Task requirements. A word-for-word copy of the entries is the goal; leave out the pictures.

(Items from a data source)
== Segment start ==

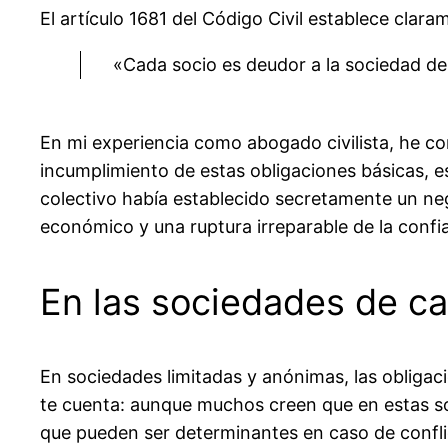
El artículo 1681 del Código Civil establece clara
«Cada socio es deudor a la sociedad de 
En mi experiencia como abogado civilista, he c
incumplimiento de estas obligaciones básicas, 
colectivo había establecido secretamente un nego
económico y una ruptura irreparable de la confi
En las sociedades de ca
En sociedades limitadas y anónimas, las obligac
te cuenta: aunque muchos creen que en estas soc
que pueden ser determinantes en caso de confli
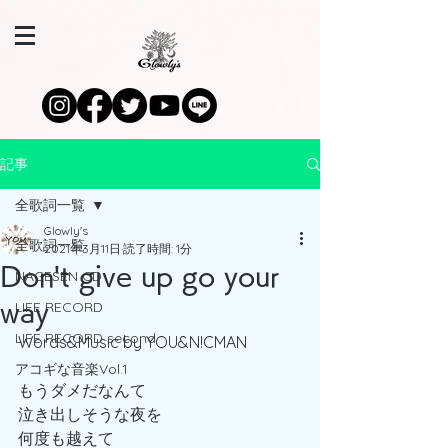
記事
全歌詞一覧
Glowly's
全歌詞一覧
2021年3月11日
読了時間: 1分
Don't give up go your
NAGESEN CD
LIFE RECORD
way
LIFE RECORD second
Words&Music by YOU&N!CMAN
アコギな音楽Vol.1
もうダメだなんて
泣き出しそうな夜を
何度も越えて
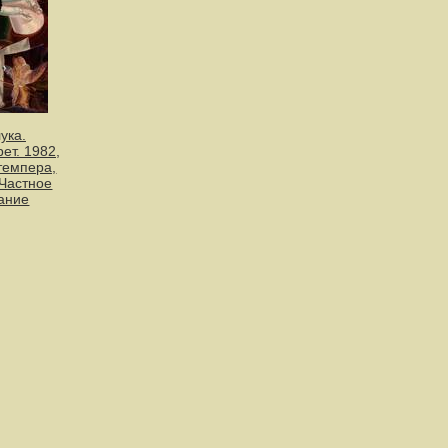
ука.
ет. 1982,
 темпера,
 Частное
ание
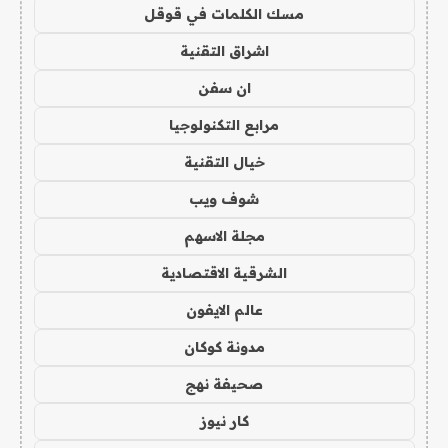
مسك الكلمات في قوقل
اشراق التقنية
ان سفن
مرابع التكنولوجيا
خيال التقنية
شوف ويب
مجلة الاسهم
الشرقية الاقتصادية
عالم الايفون
مدونة كوكان
صحيفة نهج
كار نيوز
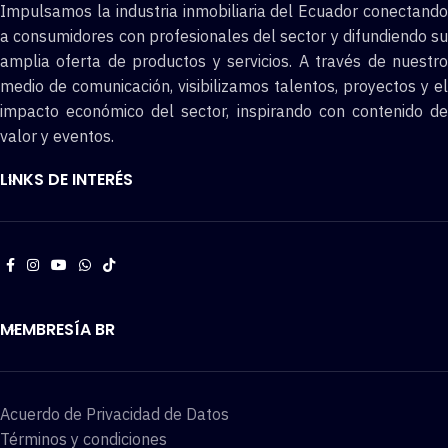
Impulsamos la industria inmobiliaria del Ecuador conectando
a consumidores con profesionales del sector y difundiendo su
amplia oferta de productos y servicios. A través de nuestro
medio de comunicación, visibilizamos talentos, proyectos y el
impacto económico del sector, inspirando con contenido de
valor y eventos.
LINKS DE INTERÉS
MEMBRESÍA BR
Acuerdo de Privacidad de Datos
Términos y condiciones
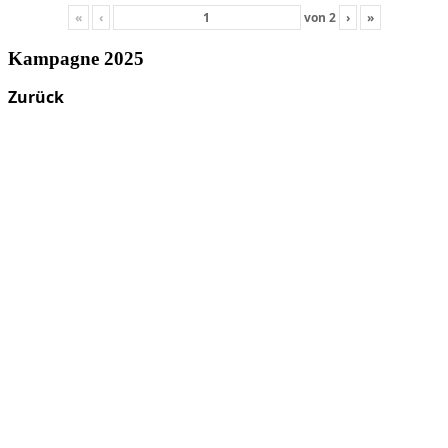
«
‹
von
2
›
»
Kampagne 2025
Zurück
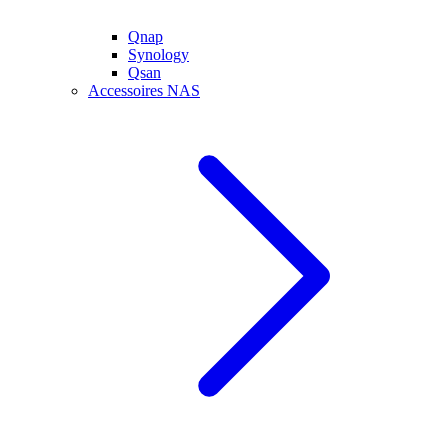
Qnap
Synology
Qsan
Accessoires NAS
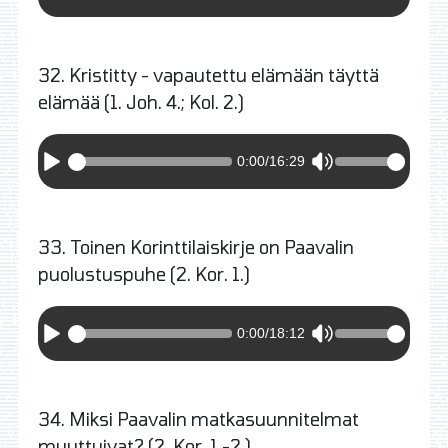
32. Kristitty - vapautettu elämään täyttä
elämää (1. Joh. 4.; Kol. 2.)
0:00
/
16:29
33. Toinen Korinttilaiskirje on Paavalin
puolustuspuhe (2. Kor. 1.)
0:00
/
18:12
34. Miksi Paavalin matkasuunnitelmat
muuttuivat? (2. Kor. 1.-2.)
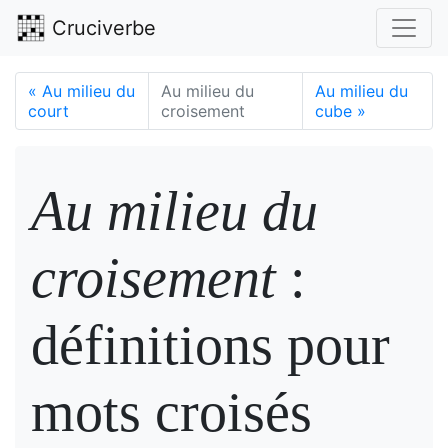
Cruciverbe
«
Au milieu du
Au milieu du
Au milieu du
court
croisement
cube
»
Au milieu du
croisement
:
définitions pour
mots croisés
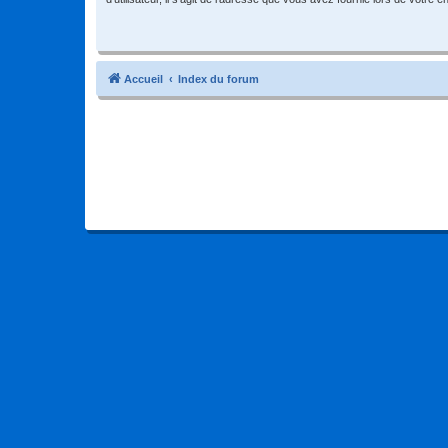
Accueil
Index du forum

== Segment end ==

Answer to this problem.
El artículo 1681 del Código Civil establece clara
«Cada socio es deudor a la sociedad de 
En mi experiencia como abogado civilista, he c
incumplimiento de estas obligaciones básicas, 
colectivo había establecido secretamente un nego
económico y una ruptura irreparable de la confi
En las sociedades de ca
En sociedades limitadas y anónimas, las obligac
te cuenta: aunque muchos creen que en estas soc
que pueden ser determinantes en caso de confli
記事
全歌詞一覧
Glowly's
全歌詞一覧
2021年3月11日
読了時間: 1分
Don't give up go your
NAGESEN CD
LIFE RECORD
way
LIFE RECORD second
Words&Music by YOU&N!CMAN
アコギな音楽Vol.1
もうダメだなんて
泣き出しそうな夜を
何度も越えて
ука.
ет. 1982,
 темпера,
 Частное
ание
مسك الكلمات في قوقل
اشراق التقنية
ان سفن
مرابع التكنولوجيا
خيال التقنية
شوف ويب
مجلة الاسهم
الشرقية الاقتصادية
عالم الايفون
مدونة كوكان
صحيفة نهج
كار نيوز
Impulsamos la industria inmobiliaria del Ecuador conectando
a consumidores con profesionales del sector y difundiendo su
amplia oferta de productos y servicios. A través de nuestro
medio de comunicación, visibilizamos talentos, proyectos y el
impacto económico del sector, inspirando con contenido de
valor y eventos.
LINKS DE INTERÉS
MEMBRESÍA BR
Acuerdo de Privacidad de Datos
Términos y condiciones
«
‹
von
2
›
»
Kampagne 2025
Zurück
Qnap
Synology
Qsan
Accessoires NAS
32. Kristitty - vapautettu elämään täyttä
elämää (1. Joh. 4.; Kol. 2.)
0:00
/
16:29
33. Toinen Korinttilaiskirje on Paavalin
puolustuspuhe (2. Kor. 1.)
0:00
/
18:12
34. Miksi Paavalin matkasuunnitelmat
muuttuivat? (2. Kor. 1.-2.)
Cruciverbe
«
Au milieu du
Au milieu du
Au milieu du
court
croisement
cube
»
Au milieu du
croisement
:
définitions pour
mots croisés
Accueil
Index du forum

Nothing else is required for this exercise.